Exercise material ::
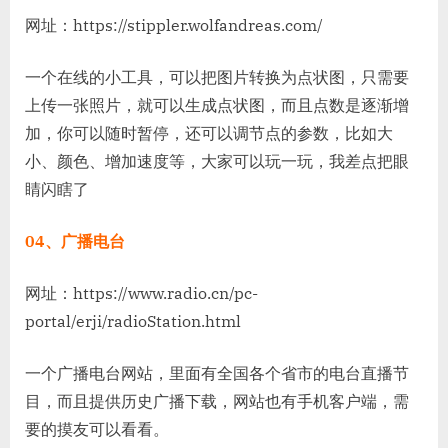
网址：https://stippler.wolfandreas.com/
一个在线的小工具，可以把图片转换为点状图，只需要
上传一张照片，就可以生成点状图，而且点数是逐渐增
加，你可以随时暂停，还可以调节点的参数，比如大
小、颜色、增加速度等，大家可以玩一玩，我差点把眼
睛闪瞎了
04、广播电台
网址：
https://www.radio.cn/pc-
portal/erji/radioStation.html
一个广播电台网站，里面有全国各个省市的电台直播节
目，而且提供历史广播下载，网站也有手机客户端，需
要的摸友可以看看。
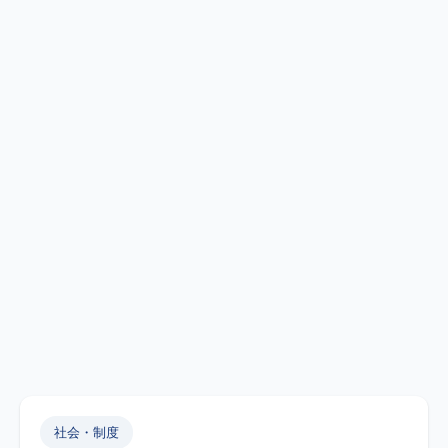
社会・制度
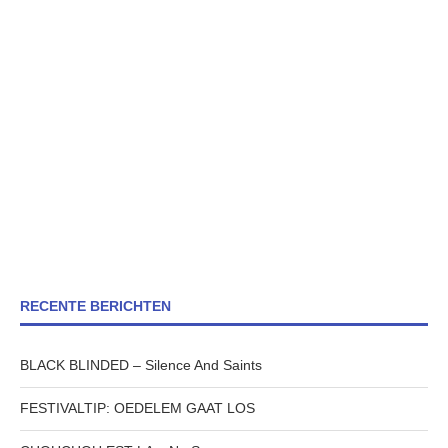
RECENTE BERICHTEN
BLACK BLINDED – Silence And Saints
FESTIVALTIP: OEDELEM GAAT LOS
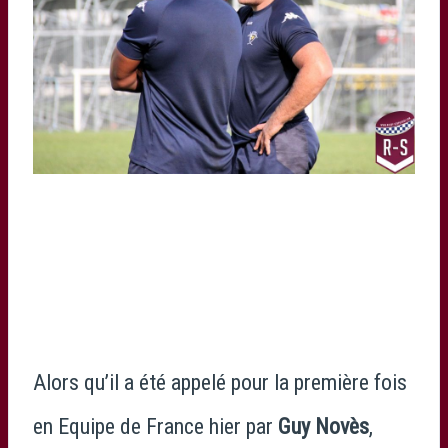
Alors qu’il a été appelé pour la première fois
en Equipe de France hier par
Guy Novès
,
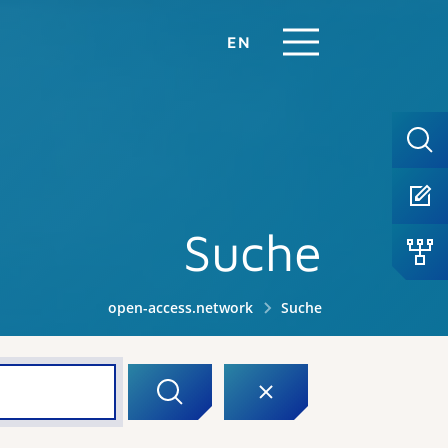
EN
Suche
open-access.network
Suche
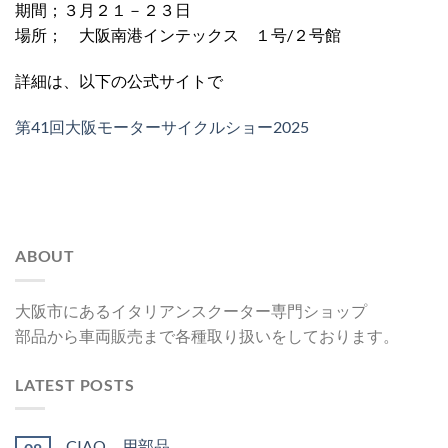
期間；３月２１－２３日
場所； 大阪南港インテックス １号/２号館
詳細は、以下の公式サイトで
第41回大阪モーターサイクルショー2025
ABOUT
大阪市にあるイタリアンスクーター専門ショップ
部品から車両販売まで各種取り扱いをしております。
LATEST POSTS
CIAO 用部品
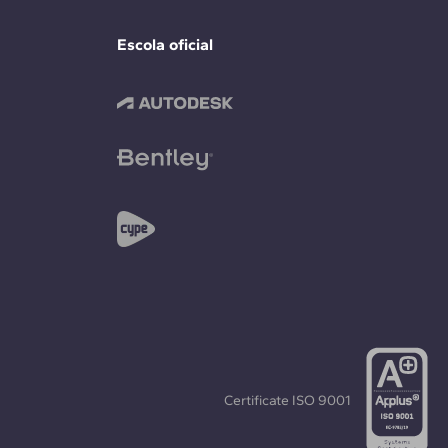
Escola oficial
Certificate
ISO 9001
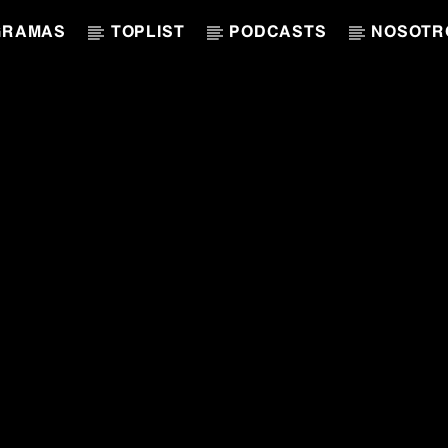
GRAMAS
TOPLIST
PODCASTS
NOSOTR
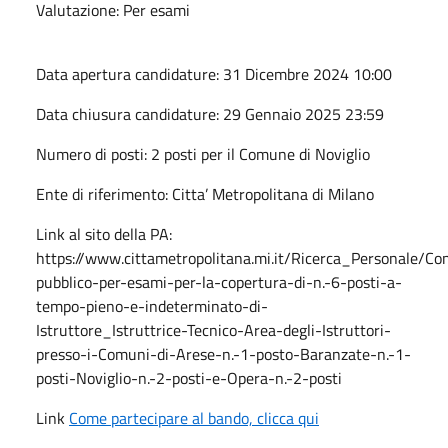
Valutazione: Per esami
Data apertura candidature: 31 Dicembre 2024 10:00
Data chiusura candidature: 29 Gennaio 2025 23:59
Numero di posti: 2 posti per il Comune di Noviglio
Ente di riferimento: Citta’ Metropolitana di Milano
Link al sito della PA:
https://www.cittametropolitana.mi.it/Ricerca_Personale/Co
pubblico-per-esami-per-la-copertura-di-n.-6-posti-a-
tempo-pieno-e-indeterminato-di-
Istruttore_Istruttrice-Tecnico-Area-degli-Istruttori-
presso-i-Comuni-di-Arese-n.-1-posto-Baranzate-n.-1-
posti-Noviglio-n.-2-posti-e-Opera-n.-2-posti
Link
Come partecipare al bando, clicca qui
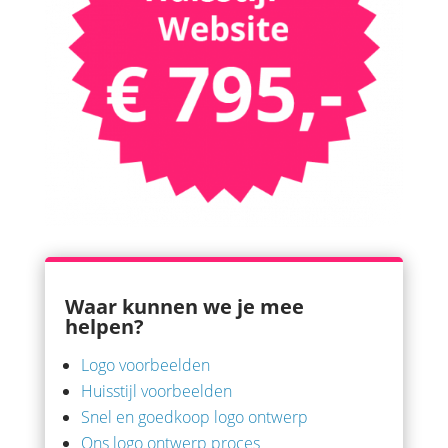
Waar kunnen we je mee
helpen?
Logo voorbeelden
Huisstijl voorbeelden
Snel en goedkoop logo ontwerp
Ons logo ontwerp proces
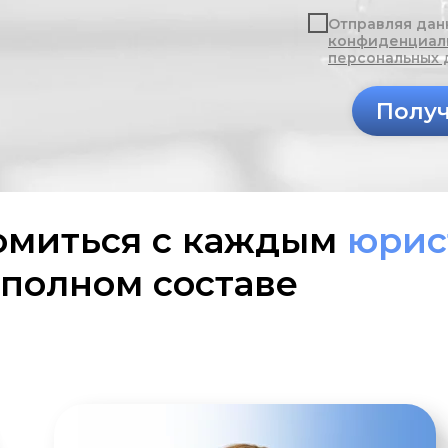
Отправляя дан
конфиденциал
персональных 
Получ
комиться с каждым
юрис
 полном составе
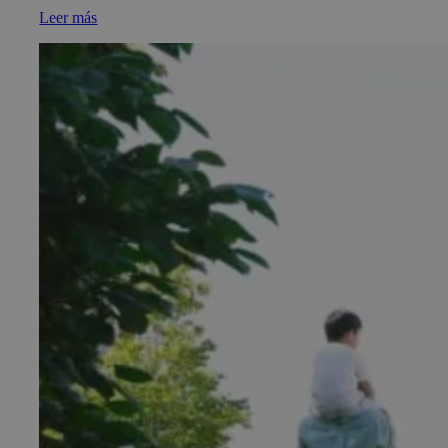
Leer más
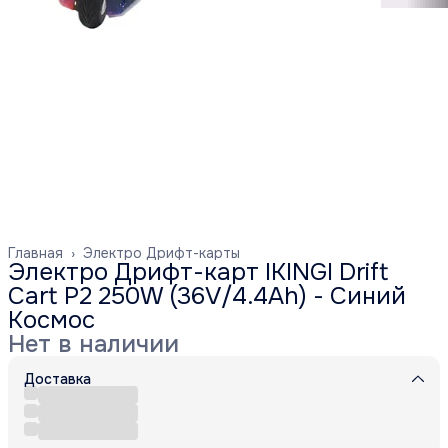
Главная
›
Электро Дрифт-карты
Электро Дрифт-карт IKINGI Drift
Cart P2 250W (36V/4.4Ah) - Синий
Космос
Нет в наличии
Доставка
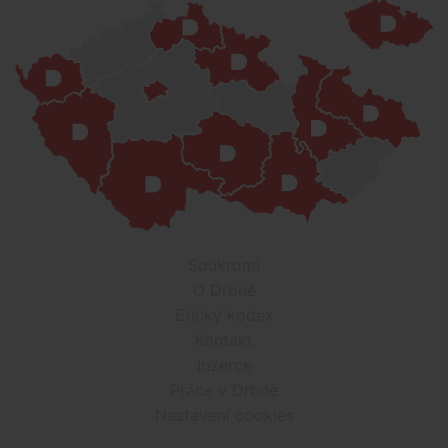
Soukromí
O Drbně
Etický kodex
Kontakt
Inzerce
Práce v Drbně
Nastavení cookies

Exercise directions :: Reproduce verbatim the lines of the material above, beginning with its first line and ending with the line that contains "en Equipe de France hier par"; skip pictures.

Problem solution ::
网址：https://stippler.wolfandreas.com/
一个在线的小工具，可以把图片转换为点状图，只需要
上传一张照片，就可以生成点状图，而且点数是逐渐增
加，你可以随时暂停，还可以调节点的参数，比如大
小、颜色、增加速度等，大家可以玩一玩，我差点把眼
睛闪瞎了
04、广播电台
网址：
https://www.radio.cn/pc-
portal/erji/radioStation.html
一个广播电台网站，里面有全国各个省市的电台直播节
目，而且提供历史广播下载，网站也有手机客户端，需
要的摸友可以看看。
社会・制度
RECENTE BERICHTEN
BLACK BLINDED – Silence And Saints
FESTIVALTIP: OEDELEM GAAT LOS
Alors qu’il a été appelé pour la première fois
en Equipe de France hier par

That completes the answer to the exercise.